• 68°

You Decide: Why can’t economists agree?

By Dr. Mike Walden

There’s an old joke that says if ten economists are lined up and asked their forecasts for next year, there will be ten different answers. Indeed, I’ve been in programs with other economists presenting forecasts, and the joke isn’t far from reality.

Get ready for another round of “which economic forecast do you believe,” because with a new presidential term about to begin, analysis of economic proposals will hit the media fast and furious. And, a sure bet is, forecasts of the impacts of the proposals will be all over the board.

Some of these varying forecasts will be politically based. That’s to be expected. But there will also be serious analyses of policy proposals from well-trained and respected economists that don’t agree. This leads to a logical question: if the economists all received similar training, how can their forecasts be different?

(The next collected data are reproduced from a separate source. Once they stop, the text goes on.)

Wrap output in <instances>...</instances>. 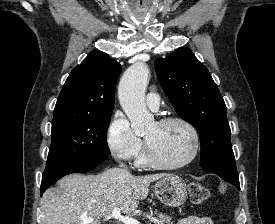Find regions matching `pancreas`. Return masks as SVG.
I'll return each instance as SVG.
<instances>
[{
	"mask_svg": "<svg viewBox=\"0 0 275 224\" xmlns=\"http://www.w3.org/2000/svg\"><path fill=\"white\" fill-rule=\"evenodd\" d=\"M156 216H157V222L156 224H173V222L171 221V217L162 213H157L155 212Z\"/></svg>",
	"mask_w": 275,
	"mask_h": 224,
	"instance_id": "1",
	"label": "pancreas"
}]
</instances>
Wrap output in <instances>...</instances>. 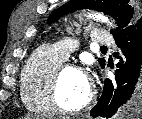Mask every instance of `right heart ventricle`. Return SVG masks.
I'll list each match as a JSON object with an SVG mask.
<instances>
[{
	"instance_id": "obj_1",
	"label": "right heart ventricle",
	"mask_w": 142,
	"mask_h": 119,
	"mask_svg": "<svg viewBox=\"0 0 142 119\" xmlns=\"http://www.w3.org/2000/svg\"><path fill=\"white\" fill-rule=\"evenodd\" d=\"M63 61L51 46H41L31 54L20 78L21 98L27 109L40 114L53 112L48 89L54 73Z\"/></svg>"
}]
</instances>
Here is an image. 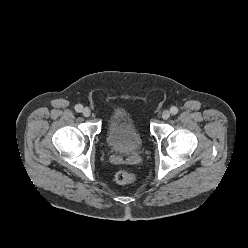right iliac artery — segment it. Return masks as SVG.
Returning a JSON list of instances; mask_svg holds the SVG:
<instances>
[{
    "mask_svg": "<svg viewBox=\"0 0 248 248\" xmlns=\"http://www.w3.org/2000/svg\"><path fill=\"white\" fill-rule=\"evenodd\" d=\"M75 110H76L77 112H82L83 106H82L81 104H77V105L75 106Z\"/></svg>",
    "mask_w": 248,
    "mask_h": 248,
    "instance_id": "82829eb1",
    "label": "right iliac artery"
}]
</instances>
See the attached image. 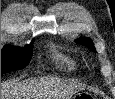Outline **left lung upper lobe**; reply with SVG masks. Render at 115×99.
<instances>
[{
	"mask_svg": "<svg viewBox=\"0 0 115 99\" xmlns=\"http://www.w3.org/2000/svg\"><path fill=\"white\" fill-rule=\"evenodd\" d=\"M77 42L82 45H86L92 51L96 52L93 42L89 38L78 39Z\"/></svg>",
	"mask_w": 115,
	"mask_h": 99,
	"instance_id": "5c2ea615",
	"label": "left lung upper lobe"
}]
</instances>
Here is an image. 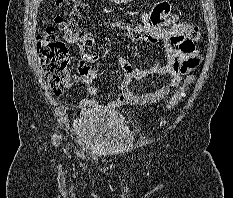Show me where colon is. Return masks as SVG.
<instances>
[{
    "label": "colon",
    "instance_id": "1",
    "mask_svg": "<svg viewBox=\"0 0 233 198\" xmlns=\"http://www.w3.org/2000/svg\"><path fill=\"white\" fill-rule=\"evenodd\" d=\"M57 5L63 8V19L56 16L53 21L47 23L36 37L37 54L51 90L55 94H61L72 82L73 76L70 70V58L65 43L56 36V29L61 30L68 42L88 46L91 44V34L79 29V20L83 4L82 0H57ZM200 39V30L197 26L187 25L186 41L184 47L187 50L194 49V42ZM199 56H190L175 64V68L182 75H187L182 87L176 91L167 102V108H173L183 97L185 88L192 82V71L199 65Z\"/></svg>",
    "mask_w": 233,
    "mask_h": 198
}]
</instances>
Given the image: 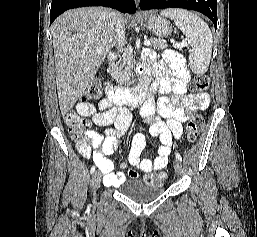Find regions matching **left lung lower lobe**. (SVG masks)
Returning <instances> with one entry per match:
<instances>
[{"mask_svg": "<svg viewBox=\"0 0 257 237\" xmlns=\"http://www.w3.org/2000/svg\"><path fill=\"white\" fill-rule=\"evenodd\" d=\"M185 8L203 13L217 28V0H141L140 9Z\"/></svg>", "mask_w": 257, "mask_h": 237, "instance_id": "1", "label": "left lung lower lobe"}]
</instances>
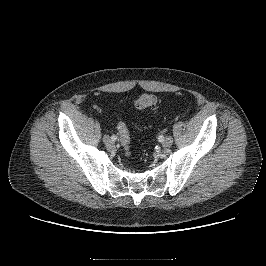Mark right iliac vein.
Segmentation results:
<instances>
[{
  "mask_svg": "<svg viewBox=\"0 0 266 266\" xmlns=\"http://www.w3.org/2000/svg\"><path fill=\"white\" fill-rule=\"evenodd\" d=\"M103 141L107 146L111 147L114 145V141L109 136H104Z\"/></svg>",
  "mask_w": 266,
  "mask_h": 266,
  "instance_id": "1",
  "label": "right iliac vein"
}]
</instances>
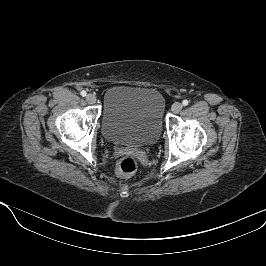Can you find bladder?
I'll list each match as a JSON object with an SVG mask.
<instances>
[{"label": "bladder", "instance_id": "31cf9c89", "mask_svg": "<svg viewBox=\"0 0 266 266\" xmlns=\"http://www.w3.org/2000/svg\"><path fill=\"white\" fill-rule=\"evenodd\" d=\"M164 111V97L155 88L113 86L103 97L102 134L116 144L152 145L160 137Z\"/></svg>", "mask_w": 266, "mask_h": 266}]
</instances>
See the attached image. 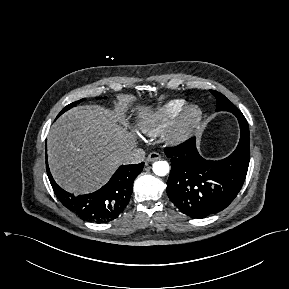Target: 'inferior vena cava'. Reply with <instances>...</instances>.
<instances>
[{"mask_svg": "<svg viewBox=\"0 0 289 289\" xmlns=\"http://www.w3.org/2000/svg\"><path fill=\"white\" fill-rule=\"evenodd\" d=\"M145 151L141 148H134L124 156V161L127 164H138L144 161Z\"/></svg>", "mask_w": 289, "mask_h": 289, "instance_id": "1", "label": "inferior vena cava"}]
</instances>
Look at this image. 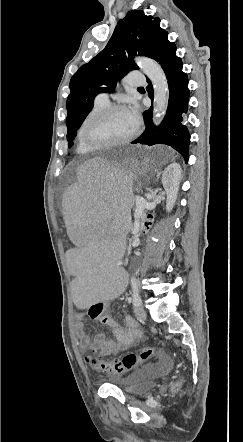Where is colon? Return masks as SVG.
Returning <instances> with one entry per match:
<instances>
[{
	"instance_id": "5ec220e1",
	"label": "colon",
	"mask_w": 243,
	"mask_h": 442,
	"mask_svg": "<svg viewBox=\"0 0 243 442\" xmlns=\"http://www.w3.org/2000/svg\"><path fill=\"white\" fill-rule=\"evenodd\" d=\"M154 224L153 216H143L141 224V235L139 241L144 243L147 235L150 231L151 225ZM159 352L155 346H147L141 348L138 352H130L123 357H108L107 360H103L99 357H84V366H92L96 371L112 375L123 374L129 372L152 359ZM180 387V382H176L173 385V389L177 390Z\"/></svg>"
}]
</instances>
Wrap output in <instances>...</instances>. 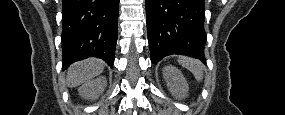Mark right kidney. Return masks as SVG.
<instances>
[{"label":"right kidney","instance_id":"1","mask_svg":"<svg viewBox=\"0 0 285 115\" xmlns=\"http://www.w3.org/2000/svg\"><path fill=\"white\" fill-rule=\"evenodd\" d=\"M107 80L104 76H101L95 80H89L85 82L79 89V95L85 99L97 98L105 89Z\"/></svg>","mask_w":285,"mask_h":115}]
</instances>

One answer is that economists aren’t necessarily trained in the same way. Although there is a core of economic knowledge all students receive, at advanced levels of economics there are nuances of differences. For example, some programs put more emphasis on the ability of government programs to change economic outcomes. While other programs don’t discount the power of government in the economy, they put greater focus on the importance of private decision-makers.

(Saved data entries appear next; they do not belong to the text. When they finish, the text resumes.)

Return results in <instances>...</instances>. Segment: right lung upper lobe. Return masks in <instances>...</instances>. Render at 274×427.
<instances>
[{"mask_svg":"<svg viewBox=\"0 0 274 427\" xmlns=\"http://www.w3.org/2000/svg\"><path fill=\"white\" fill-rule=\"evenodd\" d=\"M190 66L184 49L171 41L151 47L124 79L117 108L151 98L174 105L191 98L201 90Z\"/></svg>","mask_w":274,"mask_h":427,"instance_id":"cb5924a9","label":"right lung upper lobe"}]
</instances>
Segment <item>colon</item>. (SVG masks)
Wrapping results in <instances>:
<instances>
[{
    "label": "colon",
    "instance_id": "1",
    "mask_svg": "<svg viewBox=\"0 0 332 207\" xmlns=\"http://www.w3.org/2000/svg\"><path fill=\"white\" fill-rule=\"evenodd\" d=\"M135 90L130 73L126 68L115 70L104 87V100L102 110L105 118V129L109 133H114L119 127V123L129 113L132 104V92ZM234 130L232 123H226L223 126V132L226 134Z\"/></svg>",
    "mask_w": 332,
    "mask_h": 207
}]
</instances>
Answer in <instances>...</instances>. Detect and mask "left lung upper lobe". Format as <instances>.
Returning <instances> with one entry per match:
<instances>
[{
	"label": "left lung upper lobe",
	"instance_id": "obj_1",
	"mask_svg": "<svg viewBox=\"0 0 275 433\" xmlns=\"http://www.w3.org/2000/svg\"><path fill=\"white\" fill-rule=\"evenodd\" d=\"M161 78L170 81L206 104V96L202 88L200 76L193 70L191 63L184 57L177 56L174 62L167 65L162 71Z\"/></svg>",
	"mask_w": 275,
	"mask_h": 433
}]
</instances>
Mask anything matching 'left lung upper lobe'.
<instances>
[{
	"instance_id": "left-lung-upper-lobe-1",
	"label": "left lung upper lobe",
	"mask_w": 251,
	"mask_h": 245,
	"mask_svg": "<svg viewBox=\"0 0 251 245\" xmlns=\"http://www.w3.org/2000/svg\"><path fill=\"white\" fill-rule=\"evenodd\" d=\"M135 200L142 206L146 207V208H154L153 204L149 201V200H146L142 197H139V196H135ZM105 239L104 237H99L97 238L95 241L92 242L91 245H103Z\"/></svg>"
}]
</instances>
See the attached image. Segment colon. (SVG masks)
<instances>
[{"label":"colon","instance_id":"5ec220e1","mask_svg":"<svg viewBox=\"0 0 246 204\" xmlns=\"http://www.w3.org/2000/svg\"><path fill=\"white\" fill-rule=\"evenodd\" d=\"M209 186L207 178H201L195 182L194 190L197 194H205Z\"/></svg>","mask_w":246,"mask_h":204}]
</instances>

In fact, the actions and reactions of private players in the economy can be an important reason why predictions of the impacts of government programs can vary among economists.

Here’s an example. Let’s say you read about a proposal for the federal government to increase taxes on high-income taxpayers by $1 billion. The revenues would then be used to fund job-training for workers whose jobs were displaced by the pandemic, with the ultimate goal of re-employing those workers.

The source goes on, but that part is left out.